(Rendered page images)
══════════════════════════════
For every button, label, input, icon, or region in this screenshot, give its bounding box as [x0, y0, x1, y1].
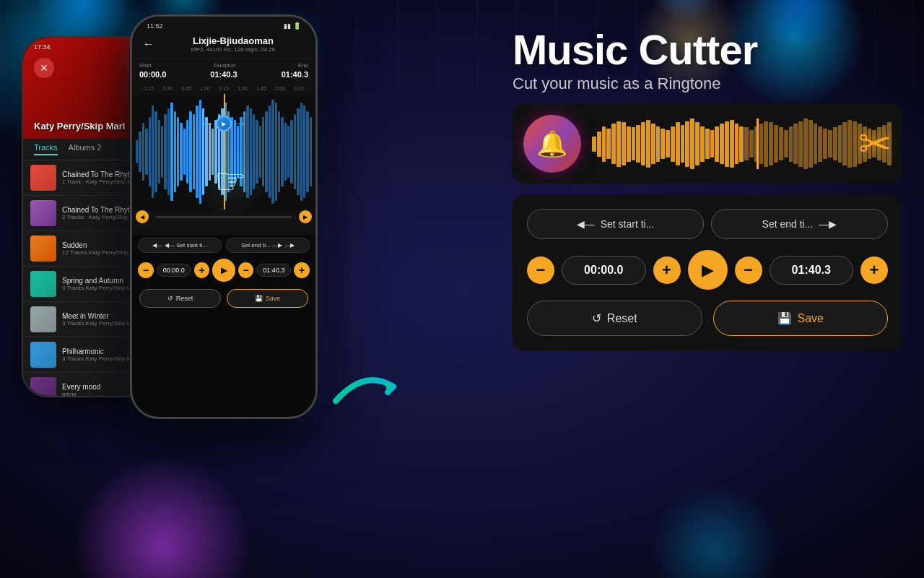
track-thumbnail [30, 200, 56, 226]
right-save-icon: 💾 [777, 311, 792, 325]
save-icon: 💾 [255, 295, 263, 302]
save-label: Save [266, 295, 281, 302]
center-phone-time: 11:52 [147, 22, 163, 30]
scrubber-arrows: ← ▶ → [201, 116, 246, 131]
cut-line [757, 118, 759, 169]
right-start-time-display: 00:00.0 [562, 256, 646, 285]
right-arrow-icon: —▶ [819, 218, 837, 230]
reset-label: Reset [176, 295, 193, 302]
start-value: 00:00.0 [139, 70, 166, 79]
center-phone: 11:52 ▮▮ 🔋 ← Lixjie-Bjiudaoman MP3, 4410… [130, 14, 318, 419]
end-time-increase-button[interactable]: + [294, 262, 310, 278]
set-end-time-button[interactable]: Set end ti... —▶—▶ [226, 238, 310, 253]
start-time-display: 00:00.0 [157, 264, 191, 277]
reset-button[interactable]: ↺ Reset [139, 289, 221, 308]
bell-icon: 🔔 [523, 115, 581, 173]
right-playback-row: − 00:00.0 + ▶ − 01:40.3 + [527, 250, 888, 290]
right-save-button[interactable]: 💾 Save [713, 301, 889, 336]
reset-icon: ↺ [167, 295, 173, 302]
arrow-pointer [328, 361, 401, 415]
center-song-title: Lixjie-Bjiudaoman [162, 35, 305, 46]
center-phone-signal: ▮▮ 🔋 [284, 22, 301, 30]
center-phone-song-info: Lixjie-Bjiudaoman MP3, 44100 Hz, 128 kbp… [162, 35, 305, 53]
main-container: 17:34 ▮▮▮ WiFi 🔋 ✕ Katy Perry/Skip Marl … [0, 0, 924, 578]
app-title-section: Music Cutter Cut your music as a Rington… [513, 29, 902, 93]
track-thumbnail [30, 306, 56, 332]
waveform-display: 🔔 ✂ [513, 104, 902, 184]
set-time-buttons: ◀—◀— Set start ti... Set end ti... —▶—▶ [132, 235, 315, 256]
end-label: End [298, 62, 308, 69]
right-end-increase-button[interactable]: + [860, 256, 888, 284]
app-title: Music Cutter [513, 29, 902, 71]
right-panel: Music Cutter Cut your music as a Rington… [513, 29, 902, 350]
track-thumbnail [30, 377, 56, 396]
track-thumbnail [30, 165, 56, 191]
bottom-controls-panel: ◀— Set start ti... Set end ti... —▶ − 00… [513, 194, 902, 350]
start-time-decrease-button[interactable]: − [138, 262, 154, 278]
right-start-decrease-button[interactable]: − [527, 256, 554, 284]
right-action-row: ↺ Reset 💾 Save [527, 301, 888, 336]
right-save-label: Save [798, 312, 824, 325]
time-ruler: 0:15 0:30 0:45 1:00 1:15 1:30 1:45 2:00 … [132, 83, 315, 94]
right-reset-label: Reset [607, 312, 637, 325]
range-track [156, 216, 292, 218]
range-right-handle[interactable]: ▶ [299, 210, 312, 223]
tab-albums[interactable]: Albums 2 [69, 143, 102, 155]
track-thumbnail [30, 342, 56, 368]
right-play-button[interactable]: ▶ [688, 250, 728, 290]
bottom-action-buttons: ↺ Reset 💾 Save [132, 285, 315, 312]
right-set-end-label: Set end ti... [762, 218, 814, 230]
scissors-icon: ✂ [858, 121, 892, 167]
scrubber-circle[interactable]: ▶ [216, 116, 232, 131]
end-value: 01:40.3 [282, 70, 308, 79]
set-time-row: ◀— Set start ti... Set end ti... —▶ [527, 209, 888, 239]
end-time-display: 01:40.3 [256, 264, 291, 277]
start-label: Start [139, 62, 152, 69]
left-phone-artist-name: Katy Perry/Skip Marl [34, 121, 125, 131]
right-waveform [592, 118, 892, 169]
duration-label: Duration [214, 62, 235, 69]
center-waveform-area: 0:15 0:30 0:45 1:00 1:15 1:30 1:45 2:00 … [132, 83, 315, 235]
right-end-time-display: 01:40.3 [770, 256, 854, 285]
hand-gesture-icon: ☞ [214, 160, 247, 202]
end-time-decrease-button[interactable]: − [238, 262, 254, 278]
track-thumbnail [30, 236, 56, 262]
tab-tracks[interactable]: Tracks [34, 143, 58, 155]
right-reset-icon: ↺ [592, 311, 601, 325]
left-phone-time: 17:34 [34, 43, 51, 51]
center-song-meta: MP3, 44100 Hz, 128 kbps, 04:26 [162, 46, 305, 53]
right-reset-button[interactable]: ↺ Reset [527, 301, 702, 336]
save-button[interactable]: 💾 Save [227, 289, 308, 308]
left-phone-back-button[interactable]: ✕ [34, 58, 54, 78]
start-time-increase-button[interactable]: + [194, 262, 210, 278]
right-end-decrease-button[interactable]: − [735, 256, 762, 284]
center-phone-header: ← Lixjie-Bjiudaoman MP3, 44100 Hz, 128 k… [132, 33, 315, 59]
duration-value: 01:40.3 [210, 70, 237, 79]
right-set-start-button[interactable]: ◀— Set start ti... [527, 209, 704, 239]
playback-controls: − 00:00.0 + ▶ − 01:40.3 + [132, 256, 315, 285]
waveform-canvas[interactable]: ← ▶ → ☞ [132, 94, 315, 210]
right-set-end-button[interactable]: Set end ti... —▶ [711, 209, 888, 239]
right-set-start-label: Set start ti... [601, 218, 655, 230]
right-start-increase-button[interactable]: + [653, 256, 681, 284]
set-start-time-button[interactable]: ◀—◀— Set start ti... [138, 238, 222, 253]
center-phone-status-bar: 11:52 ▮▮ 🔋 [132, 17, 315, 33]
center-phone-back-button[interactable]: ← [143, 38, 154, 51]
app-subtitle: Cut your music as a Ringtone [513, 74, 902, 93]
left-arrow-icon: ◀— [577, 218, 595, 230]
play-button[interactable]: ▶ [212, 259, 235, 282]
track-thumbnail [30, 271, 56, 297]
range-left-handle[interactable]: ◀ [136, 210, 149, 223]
══════════════════════════════
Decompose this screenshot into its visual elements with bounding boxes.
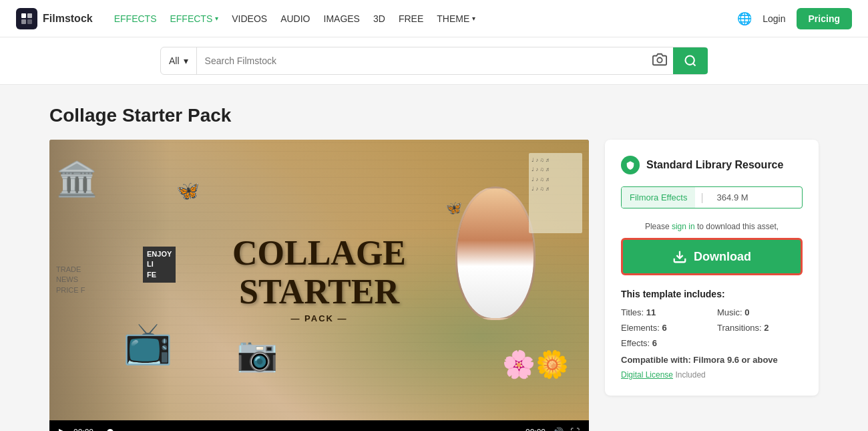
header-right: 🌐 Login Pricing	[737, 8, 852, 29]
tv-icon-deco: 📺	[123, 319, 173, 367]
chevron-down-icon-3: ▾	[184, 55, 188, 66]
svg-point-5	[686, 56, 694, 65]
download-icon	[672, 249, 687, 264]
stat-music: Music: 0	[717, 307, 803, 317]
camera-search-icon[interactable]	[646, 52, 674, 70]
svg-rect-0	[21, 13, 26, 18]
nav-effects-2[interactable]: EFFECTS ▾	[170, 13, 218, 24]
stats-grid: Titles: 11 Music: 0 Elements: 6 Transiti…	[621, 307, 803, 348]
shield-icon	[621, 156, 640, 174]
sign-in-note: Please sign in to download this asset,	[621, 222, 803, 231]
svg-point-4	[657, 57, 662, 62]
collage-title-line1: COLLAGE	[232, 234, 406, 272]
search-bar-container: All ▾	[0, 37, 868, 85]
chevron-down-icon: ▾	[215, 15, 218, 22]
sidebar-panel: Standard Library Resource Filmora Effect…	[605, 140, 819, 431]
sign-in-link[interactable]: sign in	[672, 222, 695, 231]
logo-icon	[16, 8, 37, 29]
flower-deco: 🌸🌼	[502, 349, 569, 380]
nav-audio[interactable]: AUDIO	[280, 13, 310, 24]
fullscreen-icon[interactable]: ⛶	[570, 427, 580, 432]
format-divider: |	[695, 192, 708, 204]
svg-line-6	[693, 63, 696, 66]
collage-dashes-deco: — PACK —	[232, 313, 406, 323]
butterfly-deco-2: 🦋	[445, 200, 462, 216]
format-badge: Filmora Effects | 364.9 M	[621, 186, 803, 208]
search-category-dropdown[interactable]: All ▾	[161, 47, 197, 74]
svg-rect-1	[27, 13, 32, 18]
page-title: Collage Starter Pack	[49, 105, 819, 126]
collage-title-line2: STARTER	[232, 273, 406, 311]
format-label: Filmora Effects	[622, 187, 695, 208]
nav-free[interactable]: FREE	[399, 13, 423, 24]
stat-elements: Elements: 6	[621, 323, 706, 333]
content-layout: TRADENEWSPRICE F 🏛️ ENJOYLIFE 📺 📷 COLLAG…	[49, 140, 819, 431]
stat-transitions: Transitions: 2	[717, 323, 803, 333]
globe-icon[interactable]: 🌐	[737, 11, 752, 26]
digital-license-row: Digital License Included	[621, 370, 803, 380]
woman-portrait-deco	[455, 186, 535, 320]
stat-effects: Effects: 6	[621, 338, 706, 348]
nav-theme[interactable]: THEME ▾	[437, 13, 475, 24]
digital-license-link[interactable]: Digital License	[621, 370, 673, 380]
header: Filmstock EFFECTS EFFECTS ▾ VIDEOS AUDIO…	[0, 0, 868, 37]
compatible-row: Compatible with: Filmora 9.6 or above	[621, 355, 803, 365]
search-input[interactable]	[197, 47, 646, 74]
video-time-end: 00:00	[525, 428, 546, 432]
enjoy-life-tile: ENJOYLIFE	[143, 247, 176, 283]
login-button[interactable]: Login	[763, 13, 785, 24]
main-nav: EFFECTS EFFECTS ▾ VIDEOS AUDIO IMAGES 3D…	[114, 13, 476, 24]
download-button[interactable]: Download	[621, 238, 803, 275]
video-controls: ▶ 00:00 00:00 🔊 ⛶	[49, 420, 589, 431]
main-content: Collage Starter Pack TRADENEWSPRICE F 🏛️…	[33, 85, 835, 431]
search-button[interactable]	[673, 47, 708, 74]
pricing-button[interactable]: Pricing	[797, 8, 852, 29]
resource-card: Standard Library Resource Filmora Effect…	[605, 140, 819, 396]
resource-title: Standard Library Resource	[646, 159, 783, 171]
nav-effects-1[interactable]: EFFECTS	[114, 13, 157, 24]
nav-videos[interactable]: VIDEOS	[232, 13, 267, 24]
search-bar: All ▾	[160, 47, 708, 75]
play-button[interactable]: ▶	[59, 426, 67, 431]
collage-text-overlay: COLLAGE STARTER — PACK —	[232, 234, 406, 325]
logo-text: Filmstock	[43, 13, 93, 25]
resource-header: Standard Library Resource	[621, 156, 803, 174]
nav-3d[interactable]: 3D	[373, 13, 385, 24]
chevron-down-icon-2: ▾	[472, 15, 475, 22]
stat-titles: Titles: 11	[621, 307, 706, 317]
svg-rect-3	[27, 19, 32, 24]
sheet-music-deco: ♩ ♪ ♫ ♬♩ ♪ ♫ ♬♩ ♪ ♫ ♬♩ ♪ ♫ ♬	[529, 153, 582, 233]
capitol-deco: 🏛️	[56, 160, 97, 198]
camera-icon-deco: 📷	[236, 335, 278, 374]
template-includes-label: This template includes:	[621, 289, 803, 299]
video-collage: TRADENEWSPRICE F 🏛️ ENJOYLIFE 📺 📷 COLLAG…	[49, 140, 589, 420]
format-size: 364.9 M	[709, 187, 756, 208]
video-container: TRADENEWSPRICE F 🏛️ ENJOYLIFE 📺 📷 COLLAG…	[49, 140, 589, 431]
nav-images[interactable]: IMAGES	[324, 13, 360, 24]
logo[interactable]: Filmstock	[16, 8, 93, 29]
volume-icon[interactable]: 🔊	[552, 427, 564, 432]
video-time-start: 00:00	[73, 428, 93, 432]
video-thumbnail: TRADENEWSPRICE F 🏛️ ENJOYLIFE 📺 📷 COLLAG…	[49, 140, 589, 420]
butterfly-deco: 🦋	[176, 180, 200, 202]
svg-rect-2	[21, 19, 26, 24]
══════════════════════════════
* _ABOUT THIS TASK_
Scan the entries above and return each line that holds "Marl".

* _SOLUTION FOR THIS PROBLEM_
main-container: 17:34 ▮▮▮ WiFi 🔋 ✕ Katy Perry/Skip Marl … [0, 0, 924, 578]
left-phone-artist-name: Katy Perry/Skip Marl [34, 121, 125, 131]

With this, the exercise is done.